Home > Docs > Runbooks > Security Incident

Incident Response Runbook — Security Events¶

Note

Quick Summary: Step-by-step incident response procedures for CSA-in-a-Box security events, including severity classification (P1-P4), containment steps, investigation KQL queries, common scenarios (exposed keys, token leaks, policy violations, pipeline tampering), evidence preservation, and communication templates.

✅ Before First Use — Customization Checklist (CSA-0070)¶

This runbook ships with placeholder contacts. It is not safe to invoke in a live incident until your organisation has completed the items below. Check each off in a PR against this file so the runbook history reflects who customised which fields and when.

Populate the Contact Information table with your Platform Team Lead, Security Officer, Data Protection Officer, and Legal Counsel.
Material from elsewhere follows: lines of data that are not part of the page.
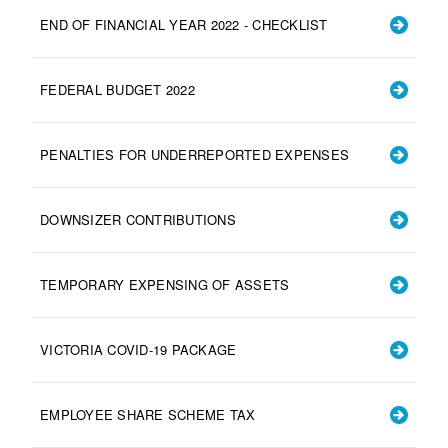
END OF FINANCIAL YEAR 2022 - CHECKLIST
FEDERAL BUDGET 2022
PENALTIES FOR UNDERREPORTED EXPENSES
DOWNSIZER CONTRIBUTIONS
TEMPORARY EXPENSING OF ASSETS
VICTORIA COVID-19 PACKAGE
EMPLOYEE SHARE SCHEME TAX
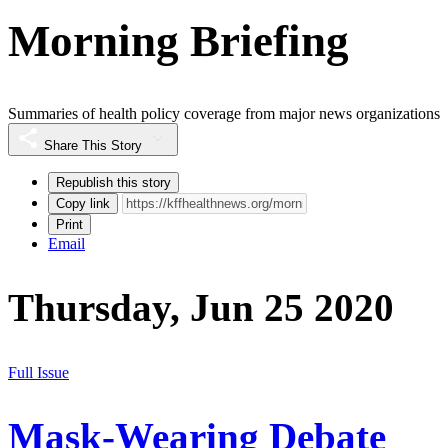
Morning Briefing
Summaries of health policy coverage from major news organizations
Share This Story
Republish this story
Copy link
Print
Email
Thursday, Jun 25 2020
Full Issue
Mask-Wearing Debate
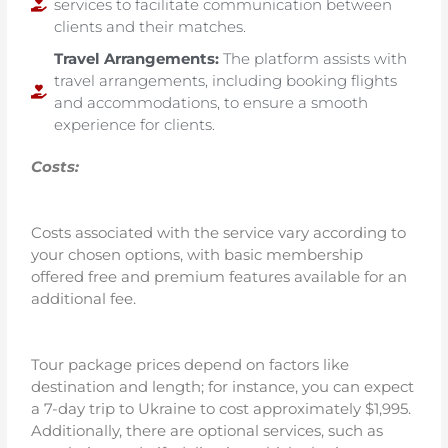
services to facilitate communication between
clients and their matches.
Travel Arrangements:
The platform assists with
travel arrangements, including booking flights
and accommodations, to ensure a smooth
experience for clients.
Costs:
Costs associated with the service vary according to
your chosen options, with basic membership
offered free and premium features available for an
additional fee.
Tour package prices depend on factors like
destination and length; for instance, you can expect
a 7-day trip to Ukraine to cost approximately $1,995.
Additionally, there are optional services, such as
Remove the *(set via ...)* stubs.
Replace generic Azure Support link with your organisation's Azure TAM / Premier Support channel if applicable.
Wire up an on-call rotation in PagerDuty / OpsGenie / Teams Shifts — paste the on-call URL into the Contact table.
Confirm your SOC queue address (DL) for the internal notification template under Communication Templates.
Add any region-specific legal notification windows (e.g. GDPR 72-hour DPO notification, HIPAA 60-day breach notification).
Update the Last Drilled banner above and the Drill Log after each tabletop / live drill.

Warning

Do not remove this section after first use. New operators need the same onboarding pass on every fork / airgapped deployment.

📑 Table of Contents¶

📋 Scope
🔒 Severity Classification
🚀 Initial Response (All Severities)
💡 Common Scenarios
📋 Evidence Preservation Checklist
📝 Communication Templates
- Internal notification (P1/P2)
- Stakeholder update
📎 Contact Information

📋 Scope¶

This runbook covers security incidents detected on the CSA-in-a-Box data platform, including unauthorized access, data exfiltration, and configuration tampering.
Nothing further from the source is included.